What is the inflation risk of investments? ›

Inflationary risk is the risk that inflation will undermine an investment's returns through a decline in purchasing power. Bond payments are most at inflationary risk because their payouts are generally based on fixed interest rates, meaning an increase in inflation diminishes their purchasing power.

How to factor in inflation in investment? ›

Calculating the inflation-adjusted return requires three basic steps. First, the return on the investment must be calculated. Second, the inflation for the period must be calculated. And third, the inflation amount must be geometrically backed out of the investment's return.

Is beating inflation a benefit of investing? ›

Investing in assets with returns that outpace the rate of inflation is one of the best ways consumers can beat inflation. Experts typically recommend investing in diversified index funds based on broad market indexes like the S&P 500, as opposed to holding on to cash.

How to profit from inflation? ›

Less expensive tangible assets that do well during inflation include many types of commodities. Agricultural commodities like wheat, corn, soybeans, livestock and timber are among such commodities. Industrial metals like nickel, copper and steel also tend to do well during inflation.

What assets are good against inflation? ›

The most common asset classes for protection against inflation include gold, commodities, a balanced and diversified portfolio with a 60/40 split between stocks and fixed income, real estate investment trusts (REITs), rental income from real estate, the S&P 500, and TIPS.

Is cash king during inflation? ›

Inflation: Inflation eats away at the purchasing power of cash. Because of that and the low yield of cash assets, cash steadily loses value. The time value of money: Because of inflation and other factors, cash is worth more now than it will be in the future.

How to protect against inflation Warren Buffett? ›

Buffett on Inflation

Specifically, he said: “The best protection against inflation is your own personal earning power… No one can take your talent away from you,” Buffett said. “If you do something valuable and good for society, it doesn't matter what the U.S. dollar does.”

What is the best investment to beat inflation? ›

  1. Gold. Gold has often been considered a hedge against inflation. ...
  2. Commodities. ...
  3. A 60/40 Stock/Bond Portfolio. ...
  4. Real Estate Investment Trusts (REITs) ...
  5. The S&P 500. ...
  6. Real Estate Income. ...
  7. The Bloomberg Aggregate Bond Index. ...
  8. Leveraged Loans.

What is the best investment to avoid inflation? ›

Investing in property can be a good way to beat inflation and diversify your investment portfolio. House prices have tended to rise well above the rate of inflation in the past. That is not the case at the moment, with inflation house prices falling on average over 2023, while the RPI inflation measure rose 5.2%.

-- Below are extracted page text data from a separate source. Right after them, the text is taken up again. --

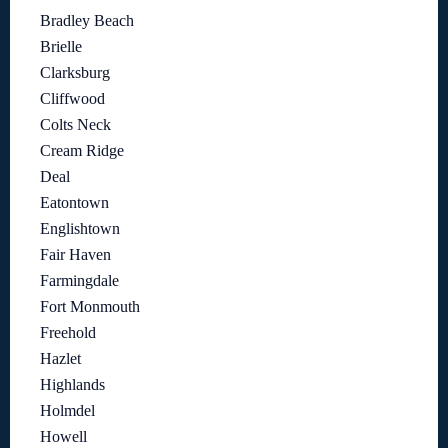
Bradley Beach
Brielle
Clarksburg
Cliffwood
Colts Neck
Cream Ridge
Deal
Eatontown
Englishtown
Fair Haven
Farmingdale
Fort Monmouth
Freehold
Hazlet
Highlands
Holmdel
Howell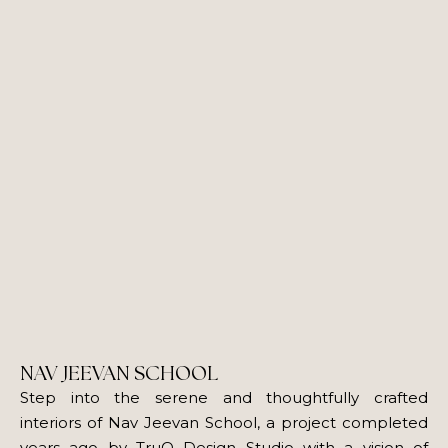
NAV JEEVAN SCHOOL
Step into the serene and thoughtfully crafted
interiors of Nav Jeevan School, a project completed
years ago by TruQ Design Studio with a vision of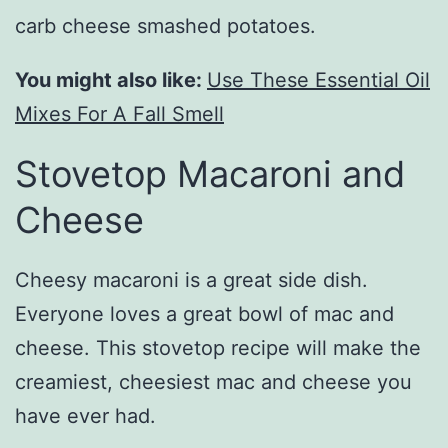
carb cheese smashed potatoes.
You might also like:
Use These Essential Oil
Mixes For A Fall Smell
Stovetop Macaroni and
Cheese
Cheesy macaroni is a great side dish.
Everyone loves a great bowl of mac and
cheese. This stovetop recipe will make the
creamiest, cheesiest mac and cheese you
have ever had.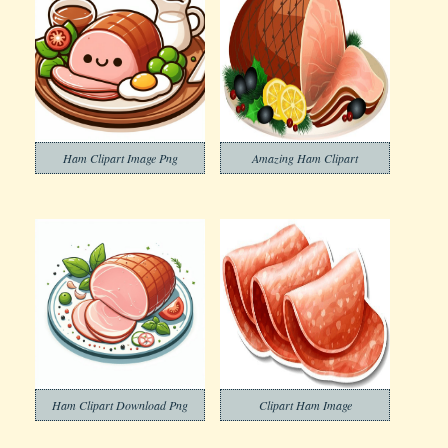
Ham Clipart Image Png
Amazing Ham Clipart
Ham Clipart Download Png
Clipart Ham Image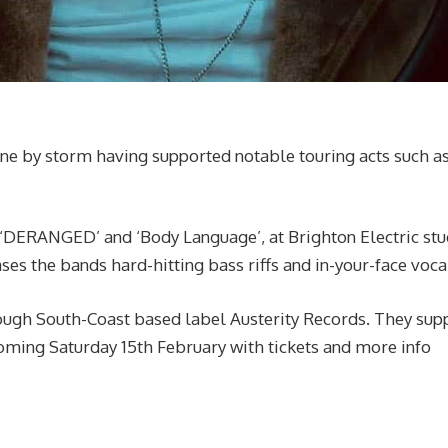
ene by storm having supported notable touring acts such a
‘DERANGED’ and ‘Body Language’, at Brighton Electric stu
es the bands hard-hitting bass riffs and in-your-face voca
rough South-Coast based label Austerity Records. They sup
 coming Saturday 15th February with tickets and more info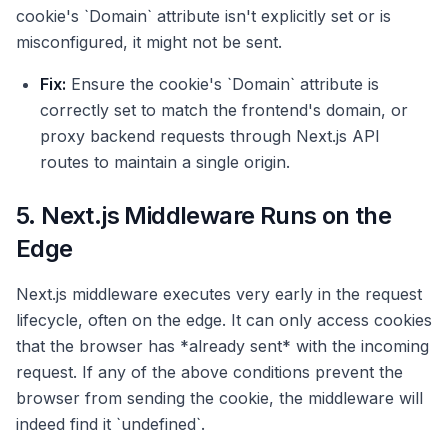
cookie's `Domain` attribute isn't explicitly set or is
misconfigured, it might not be sent.
Fix:
Ensure the cookie's `Domain` attribute is
correctly set to match the frontend's domain, or
proxy backend requests through Next.js API
routes to maintain a single origin.
5. Next.js Middleware Runs on the
Edge
Next.js middleware executes very early in the request
lifecycle, often on the edge. It can only access cookies
that the browser has *already sent* with the incoming
request. If any of the above conditions prevent the
browser from sending the cookie, the middleware will
indeed find it `undefined`.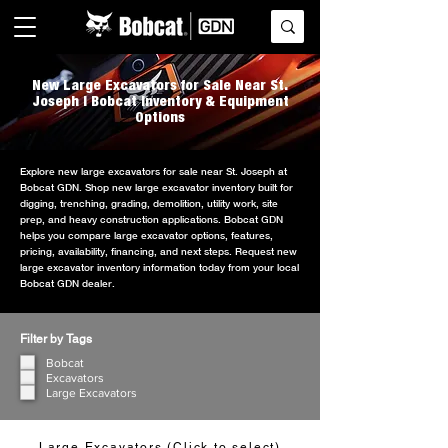
New Large Excavators for Sale Near St.
Joseph | Bobcat Inventory & Equipment
Options
Explore new large excavators for sale near St. Joseph at
Bobcat GDN. Shop new large excavator inventory built for
digging, trenching, grading, demolition, utility work, site
prep, and heavy construction applications. Bobcat GDN
helps you compare large excavator options, features,
pricing, availability, financing, and next steps. Request new
large excavator inventory information today from your local
Bobcat GDN dealer.
Filter by Tags
Bobcat
Excavators
Large Excavators
Large Excavators (Click to select)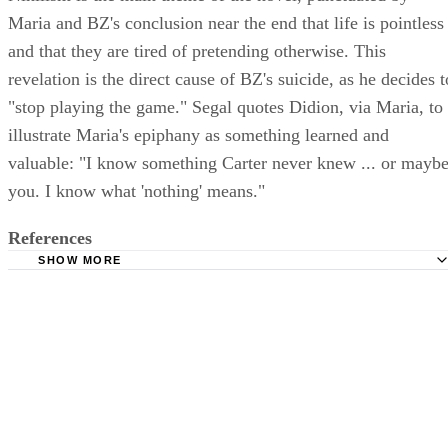
Maria and BZ's conclusion near the end that life is pointless
and that they are tired of pretending otherwise. This
revelation is the direct cause of BZ's suicide, as he decides t
"stop playing the game." Segal quotes Didion, via Maria, to
illustrate Maria's epiphany as something learned and
valuable: "I know something Carter never knew ... or mayb
you. I know what 'nothing' means."
References
SHOW MORE
The New York Times: Books: Maria Knew What 'Nothing'
Lore Segal, 1970
East Carolina University: Recent British and American Wri
Joan Didion: Play It as It Lays; Luke Whisnant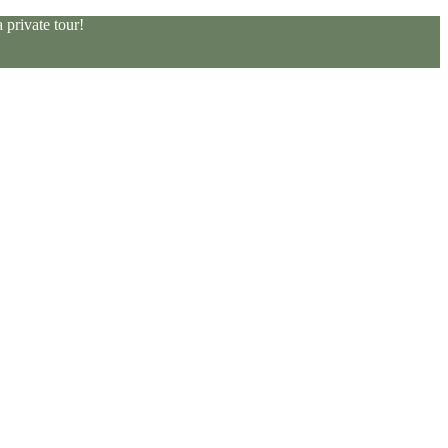
private tour!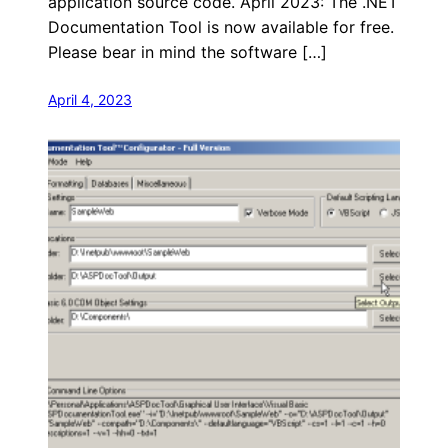
application source code. April 2023: The .NET
Documentation Tool is now available for free.
Please bear in mind the software […]
April 4, 2023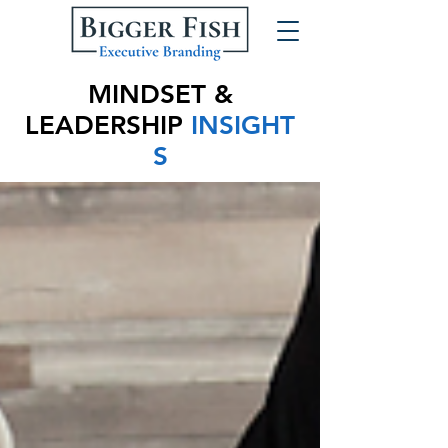
MINDSET &
LEADERSHIP
INSIGHT
S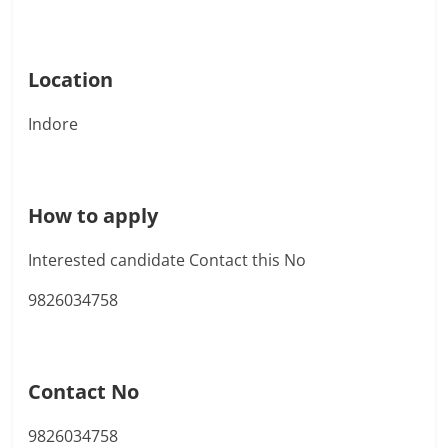
Location
Indore
How to apply
Interested candidate Contact this No
9826034758
Contact No
9826034758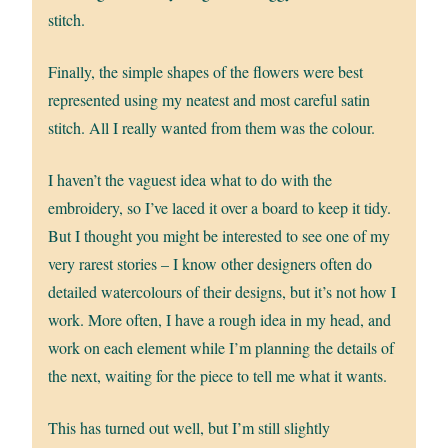
stitch.
Finally, the simple shapes of the flowers were best
represented using my neatest and most careful satin
stitch. All I really wanted from them was the colour.
I haven’t the vaguest idea what to do with the
embroidery, so I’ve laced it over a board to keep it tidy.
But I thought you might be interested to see one of my
very rarest stories – I know other designers often do
detailed watercolours of their designs, but it’s not how I
work. More often, I have a rough idea in my head, and
work on each element while I’m planning the details of
the next, waiting for the piece to tell me what it wants.
This has turned out well, but I’m still slightly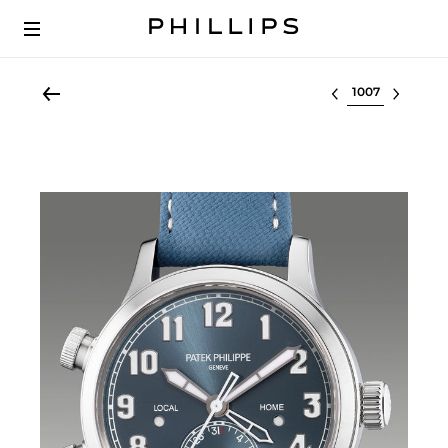
Select lot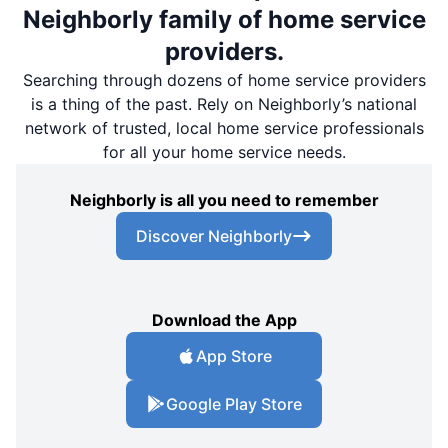
Neighborly family of home service
providers.
Searching through dozens of home service providers
is a thing of the past. Rely on Neighborly’s national
network of trusted, local home service professionals
for all your home service needs.
Neighborly is all you need to remember
Discover Neighborly
Download the App
App Store
Google Play Store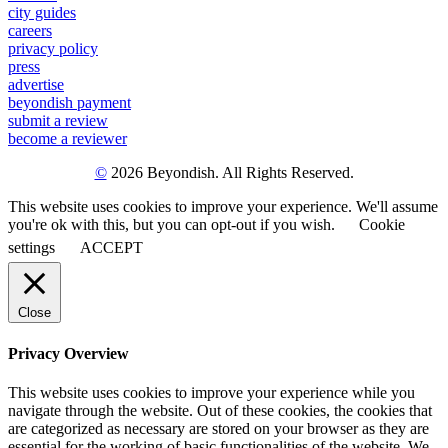
city guides
careers
privacy policy
press
advertise
beyondish payment
submit a review
become a reviewer
©
2026 Beyondish. All Rights Reserved.
This website uses cookies to improve your experience. We'll assume
you're ok with this, but you can opt-out if you wish.
Cookie
settings
ACCEPT
Close
Privacy Overview
This website uses cookies to improve your experience while you
navigate through the website. Out of these cookies, the cookies that
are categorized as necessary are stored on your browser as they are
essential for the working of basic functionalities of the website. We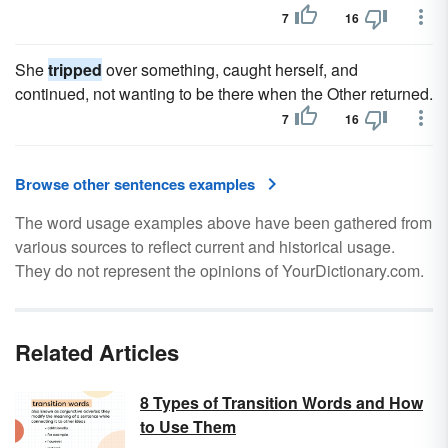
7
16
She
tripped
over something, caught herself, and
continued, not wanting to be there when the Other returned.
7
16
Browse other sentences examples
The word usage examples above have been gathered from
various sources to reflect current and historical usage.
They do not represent the opinions of YourDictionary.com.
Related Articles
8 Types of Transition Words and How
to Use Them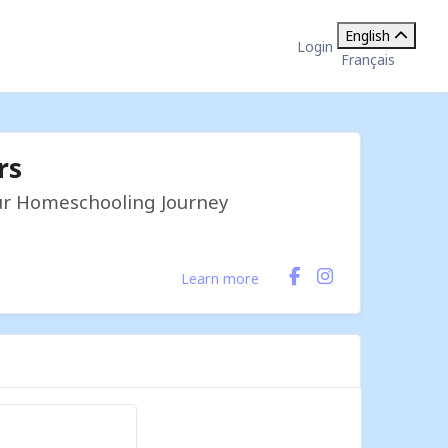
English
Login
Français
rs
our Homeschooling Journey
Learn more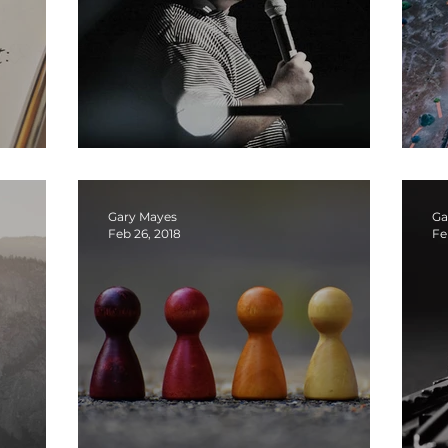
edom
What Am I Learning — podcast
I
Gary Mayes
Ga
Feb 26, 2018
Fe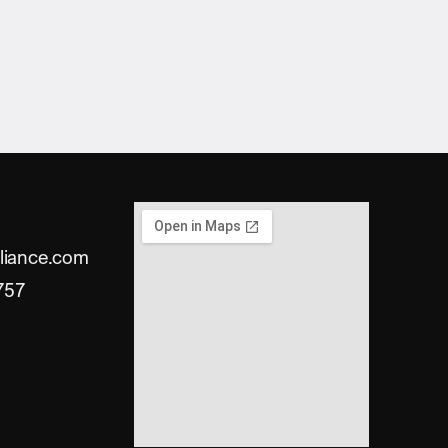
liance.com
757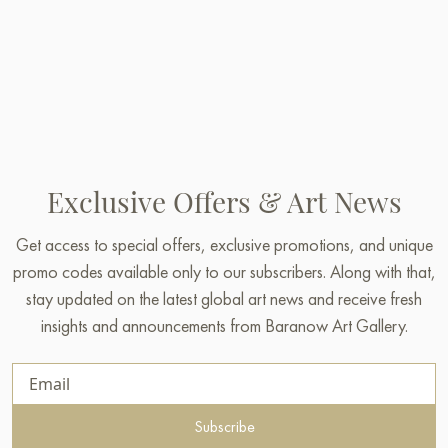
Exclusive Offers & Art News
Get access to special offers, exclusive promotions, and unique
promo codes available only to our subscribers. Along with that,
stay updated on the latest global art news and receive fresh
insights and announcements from Baranow Art Gallery.
Subscribe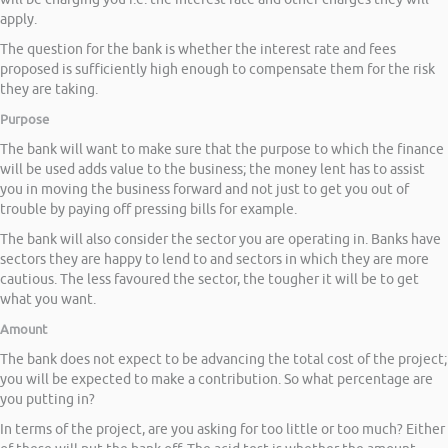
apply.
The question for the bank is whether the interest rate and fees
proposed is sufficiently high enough to compensate them for the risk
they are taking.
Purpose
The bank will want to make sure that the purpose to which the finance
will be used adds value to the business; the money lent has to assist
you in moving the business forward and not just to get you out of
trouble by paying off pressing bills for example.
The bank will also consider the sector you are operating in. Banks have
sectors they are happy to lend to and sectors in which they are more
cautious. The less favoured the sector, the tougher it will be to get
what you want.
Amount
The bank does not expect to be advancing the total cost of the project;
you will be expected to make a contribution. So what percentage are
you putting in?
In terms of the project, are you asking for too little or too much? Either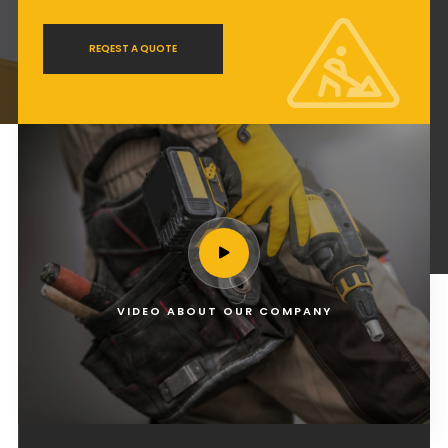
REQEST A QUOTE
VIDEO ABOUT OUR COMPANY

How does inflation affect interest rates on investments? ›

Higher interest rates are generally a policy response to rising inflation. Conversely, when inflation is falling and economic growth slowing, central banks may lower interest rates to stimulate the economy.

Does inflation affect real investment value? ›

Inflation can significantly reduce real returns on fixed income investments such as corporate or municipal bonds, treasuries, and CDs. Typically, investors buy fixed income securities because they want a stable income stream in the form of interest payments.

How does inflation affect bond portfolios? ›

Bond prices are inversely rated to interest rates. Inflation causes interest rates to rise, leading to a decrease in value of existing bonds. During times of high inflation, bonds yielding fixed interest rates tend to be less attractive. Not all bonds are affected by interest rates in the same way.

How does inflation affect investments in Quizlet? ›

How does Inflation affect Investments? Inflation creates uncertainty about future prices; it increases investment risk as it is difficult to estimate yield on potential investments which discourages private investment.